Priorität hat die Konsolidierung des Haushalts
Priorität habe für die große Koalition weiter die Konsolidierung des Bundeshaushalts und die Erhaltung "stabiler steuerlicher Rahmenbedingungen", sagte hingegen Seibert. Bis Ende des Jahres soll nach seinen Angaben ein Bericht über die Entwicklung der kalten Progression vorliegen, dieser werde dann "natürlich einzubeziehen sein".
Wie eine Steuerreform aussehen könnte, ist in der großen Koalition ohnehin umstritten. CDU-Haushaltspolitiker Barthle betonte in der "Passauer Neuen Presse", die Union wolle auf eine Gegenfinanzierung - etwa durch Steuererhöhungen an anderer Stelle - verzichten. "Wir wollen keine Umverteilung, sondern eine echte Entlastung." Die Vorsitzende des Bundestags-Finanzausschusses, Ingrid Arndt-Bauer (SPD), signalisierte in der "Bild" Zustimmung zum Abbau der kalten Progression, fügte allerdings hinzu: "Wenn wir das wollen, dann müssten wir die Spitzeneinkommen stärker besteuern."

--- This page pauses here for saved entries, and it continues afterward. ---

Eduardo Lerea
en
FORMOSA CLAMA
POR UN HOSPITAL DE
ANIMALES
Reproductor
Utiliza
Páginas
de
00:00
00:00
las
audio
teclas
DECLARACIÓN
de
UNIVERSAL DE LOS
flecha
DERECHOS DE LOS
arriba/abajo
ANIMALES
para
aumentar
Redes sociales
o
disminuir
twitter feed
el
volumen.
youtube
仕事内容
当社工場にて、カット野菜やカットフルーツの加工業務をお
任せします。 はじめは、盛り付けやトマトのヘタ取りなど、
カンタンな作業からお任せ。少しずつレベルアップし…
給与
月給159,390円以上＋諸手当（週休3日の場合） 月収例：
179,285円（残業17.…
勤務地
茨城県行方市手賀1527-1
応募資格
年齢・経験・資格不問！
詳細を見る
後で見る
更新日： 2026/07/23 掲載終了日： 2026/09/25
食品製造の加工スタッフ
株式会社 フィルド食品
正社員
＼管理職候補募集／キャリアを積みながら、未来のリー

Der FDP-Politiker Volker Wissing warf der großen Koalition vor, ihr fehle der "politische Wille", die kalte Progression abzubauen. "Wenn es um höhere Sozialausgaben geht, sind sich Union und SPD sehr schnell einig, wenn es dagegen um das Einkommen der Arbeitnehmerinnen und Arbeitnehmer geht, zieren sich beide Parteien", erklärte Wissing. (afp)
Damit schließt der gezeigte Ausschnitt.